### Brief:
Where does the word "kilograms" appear in the entries below? Copy each line that holds it.

(Information)

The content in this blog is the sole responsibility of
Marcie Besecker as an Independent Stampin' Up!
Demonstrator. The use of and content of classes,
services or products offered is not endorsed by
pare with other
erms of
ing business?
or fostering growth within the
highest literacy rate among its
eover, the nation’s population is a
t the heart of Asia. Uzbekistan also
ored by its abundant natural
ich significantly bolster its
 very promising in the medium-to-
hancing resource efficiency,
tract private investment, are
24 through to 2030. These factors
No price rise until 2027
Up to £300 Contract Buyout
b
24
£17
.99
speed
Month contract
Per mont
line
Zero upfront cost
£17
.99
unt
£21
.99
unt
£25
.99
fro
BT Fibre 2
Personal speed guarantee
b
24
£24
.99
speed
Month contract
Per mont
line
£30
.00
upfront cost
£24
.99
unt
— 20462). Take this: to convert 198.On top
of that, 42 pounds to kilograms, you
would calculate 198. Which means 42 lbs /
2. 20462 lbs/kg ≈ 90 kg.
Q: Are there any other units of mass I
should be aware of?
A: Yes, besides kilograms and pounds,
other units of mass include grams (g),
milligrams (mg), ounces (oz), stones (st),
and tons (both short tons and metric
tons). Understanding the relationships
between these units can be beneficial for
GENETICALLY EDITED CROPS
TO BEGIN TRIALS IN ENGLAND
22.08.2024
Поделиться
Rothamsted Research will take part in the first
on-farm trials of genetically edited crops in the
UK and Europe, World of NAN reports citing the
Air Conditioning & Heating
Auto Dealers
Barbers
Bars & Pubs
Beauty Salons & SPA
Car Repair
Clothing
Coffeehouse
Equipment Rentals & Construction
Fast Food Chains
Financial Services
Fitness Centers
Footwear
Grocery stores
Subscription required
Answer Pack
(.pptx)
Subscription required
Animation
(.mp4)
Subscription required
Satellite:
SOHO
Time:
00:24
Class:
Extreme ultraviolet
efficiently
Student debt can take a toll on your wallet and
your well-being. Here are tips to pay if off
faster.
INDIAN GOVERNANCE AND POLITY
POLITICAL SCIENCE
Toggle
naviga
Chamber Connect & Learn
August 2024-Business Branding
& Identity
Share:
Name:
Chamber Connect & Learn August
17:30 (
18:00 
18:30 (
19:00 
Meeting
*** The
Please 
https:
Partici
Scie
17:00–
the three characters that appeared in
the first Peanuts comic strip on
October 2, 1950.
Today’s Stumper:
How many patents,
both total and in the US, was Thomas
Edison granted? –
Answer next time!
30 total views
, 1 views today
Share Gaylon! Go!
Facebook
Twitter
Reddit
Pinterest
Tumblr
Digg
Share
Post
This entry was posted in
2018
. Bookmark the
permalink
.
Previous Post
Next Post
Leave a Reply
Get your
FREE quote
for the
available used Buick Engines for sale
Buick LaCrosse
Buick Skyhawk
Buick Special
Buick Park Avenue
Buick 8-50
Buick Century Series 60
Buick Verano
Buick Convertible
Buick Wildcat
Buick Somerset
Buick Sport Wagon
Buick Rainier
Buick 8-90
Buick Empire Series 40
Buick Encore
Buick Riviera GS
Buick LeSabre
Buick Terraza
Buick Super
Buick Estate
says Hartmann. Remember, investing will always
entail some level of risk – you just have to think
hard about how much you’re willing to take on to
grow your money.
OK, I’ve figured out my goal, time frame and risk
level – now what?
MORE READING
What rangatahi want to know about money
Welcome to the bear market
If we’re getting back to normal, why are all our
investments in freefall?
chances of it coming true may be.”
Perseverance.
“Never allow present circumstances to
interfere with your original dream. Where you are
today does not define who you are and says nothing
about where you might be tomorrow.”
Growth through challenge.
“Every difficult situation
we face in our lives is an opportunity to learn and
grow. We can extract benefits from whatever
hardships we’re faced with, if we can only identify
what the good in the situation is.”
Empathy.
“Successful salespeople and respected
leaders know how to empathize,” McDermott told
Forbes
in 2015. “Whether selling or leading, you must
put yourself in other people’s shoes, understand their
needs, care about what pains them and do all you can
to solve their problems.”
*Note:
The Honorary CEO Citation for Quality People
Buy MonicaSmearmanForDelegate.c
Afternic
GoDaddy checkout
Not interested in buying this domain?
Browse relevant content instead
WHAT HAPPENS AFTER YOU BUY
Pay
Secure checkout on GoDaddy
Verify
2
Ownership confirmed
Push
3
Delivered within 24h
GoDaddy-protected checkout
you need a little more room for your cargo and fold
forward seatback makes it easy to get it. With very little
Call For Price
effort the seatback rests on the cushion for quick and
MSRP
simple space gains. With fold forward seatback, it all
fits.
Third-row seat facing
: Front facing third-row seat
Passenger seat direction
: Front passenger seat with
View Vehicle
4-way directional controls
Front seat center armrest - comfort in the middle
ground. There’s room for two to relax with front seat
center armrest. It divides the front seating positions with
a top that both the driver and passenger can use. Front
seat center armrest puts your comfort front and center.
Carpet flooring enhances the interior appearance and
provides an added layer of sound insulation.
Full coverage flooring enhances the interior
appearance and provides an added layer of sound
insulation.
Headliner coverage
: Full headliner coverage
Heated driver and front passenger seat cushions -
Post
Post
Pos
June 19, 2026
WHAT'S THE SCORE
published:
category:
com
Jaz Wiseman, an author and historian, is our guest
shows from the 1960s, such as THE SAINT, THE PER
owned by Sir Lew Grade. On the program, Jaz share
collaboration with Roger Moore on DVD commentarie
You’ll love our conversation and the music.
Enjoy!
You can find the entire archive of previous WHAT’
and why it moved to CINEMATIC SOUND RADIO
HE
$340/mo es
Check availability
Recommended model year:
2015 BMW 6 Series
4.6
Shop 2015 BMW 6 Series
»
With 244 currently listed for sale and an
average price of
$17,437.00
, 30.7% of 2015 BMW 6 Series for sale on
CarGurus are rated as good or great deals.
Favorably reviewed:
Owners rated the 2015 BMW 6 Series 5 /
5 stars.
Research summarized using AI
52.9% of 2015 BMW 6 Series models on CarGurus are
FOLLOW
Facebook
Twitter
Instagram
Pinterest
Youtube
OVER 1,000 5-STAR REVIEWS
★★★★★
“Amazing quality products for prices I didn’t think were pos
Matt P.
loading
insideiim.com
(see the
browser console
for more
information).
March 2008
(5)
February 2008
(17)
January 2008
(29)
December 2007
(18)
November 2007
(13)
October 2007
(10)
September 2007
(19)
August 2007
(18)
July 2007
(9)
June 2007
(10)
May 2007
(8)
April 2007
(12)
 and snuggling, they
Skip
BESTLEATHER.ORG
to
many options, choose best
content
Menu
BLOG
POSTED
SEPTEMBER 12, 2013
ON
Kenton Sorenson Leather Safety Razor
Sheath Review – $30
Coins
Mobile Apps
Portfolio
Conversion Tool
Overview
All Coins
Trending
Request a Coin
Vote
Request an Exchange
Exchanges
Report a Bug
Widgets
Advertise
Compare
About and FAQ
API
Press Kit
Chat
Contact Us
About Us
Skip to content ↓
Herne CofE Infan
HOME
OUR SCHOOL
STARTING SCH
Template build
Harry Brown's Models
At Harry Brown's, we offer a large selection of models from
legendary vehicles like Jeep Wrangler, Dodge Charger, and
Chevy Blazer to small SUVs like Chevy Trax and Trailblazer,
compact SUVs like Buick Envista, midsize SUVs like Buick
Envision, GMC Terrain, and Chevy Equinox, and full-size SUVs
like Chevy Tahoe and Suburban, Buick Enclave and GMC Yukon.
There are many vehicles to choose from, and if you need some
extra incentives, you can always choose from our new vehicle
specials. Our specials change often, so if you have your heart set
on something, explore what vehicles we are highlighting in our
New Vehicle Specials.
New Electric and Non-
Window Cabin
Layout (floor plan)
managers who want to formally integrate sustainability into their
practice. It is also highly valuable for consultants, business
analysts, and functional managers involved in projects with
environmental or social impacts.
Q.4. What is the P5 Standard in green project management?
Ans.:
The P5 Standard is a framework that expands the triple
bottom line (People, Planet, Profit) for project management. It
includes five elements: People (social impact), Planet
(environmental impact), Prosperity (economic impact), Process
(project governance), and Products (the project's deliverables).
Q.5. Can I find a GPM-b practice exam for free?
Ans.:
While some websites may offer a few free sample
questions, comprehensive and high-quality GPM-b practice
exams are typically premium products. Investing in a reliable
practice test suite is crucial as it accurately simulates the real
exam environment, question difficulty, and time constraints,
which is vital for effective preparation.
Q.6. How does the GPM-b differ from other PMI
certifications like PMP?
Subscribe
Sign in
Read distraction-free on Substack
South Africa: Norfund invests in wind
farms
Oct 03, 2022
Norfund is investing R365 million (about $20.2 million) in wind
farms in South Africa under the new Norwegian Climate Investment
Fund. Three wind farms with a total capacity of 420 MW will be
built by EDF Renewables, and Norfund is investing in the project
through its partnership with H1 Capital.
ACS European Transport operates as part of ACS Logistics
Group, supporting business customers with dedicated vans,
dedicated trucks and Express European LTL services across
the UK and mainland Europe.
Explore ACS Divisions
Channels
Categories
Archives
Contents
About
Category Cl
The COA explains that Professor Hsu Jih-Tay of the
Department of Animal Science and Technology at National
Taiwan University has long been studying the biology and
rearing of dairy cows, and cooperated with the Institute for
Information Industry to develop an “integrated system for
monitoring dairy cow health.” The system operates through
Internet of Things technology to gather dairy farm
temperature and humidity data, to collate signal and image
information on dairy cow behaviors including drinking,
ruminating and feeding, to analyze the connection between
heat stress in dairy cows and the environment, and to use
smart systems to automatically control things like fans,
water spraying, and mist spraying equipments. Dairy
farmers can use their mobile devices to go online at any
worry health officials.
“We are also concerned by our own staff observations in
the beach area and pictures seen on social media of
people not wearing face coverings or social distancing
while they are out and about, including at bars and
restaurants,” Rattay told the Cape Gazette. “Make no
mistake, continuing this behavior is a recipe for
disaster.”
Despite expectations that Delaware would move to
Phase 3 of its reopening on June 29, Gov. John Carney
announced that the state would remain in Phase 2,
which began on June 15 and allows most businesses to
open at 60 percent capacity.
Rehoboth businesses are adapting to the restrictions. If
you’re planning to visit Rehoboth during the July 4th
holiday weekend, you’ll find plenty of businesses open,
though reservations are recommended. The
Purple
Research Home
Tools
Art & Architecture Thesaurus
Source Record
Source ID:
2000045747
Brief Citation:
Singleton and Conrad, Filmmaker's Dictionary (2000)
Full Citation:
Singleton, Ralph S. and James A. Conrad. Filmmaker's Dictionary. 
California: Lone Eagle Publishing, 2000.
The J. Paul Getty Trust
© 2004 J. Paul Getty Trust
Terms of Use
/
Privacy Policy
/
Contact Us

(End Information)

### Reply:
of that, 42 pounds to kilograms, you
A: Yes, besides kilograms and pounds,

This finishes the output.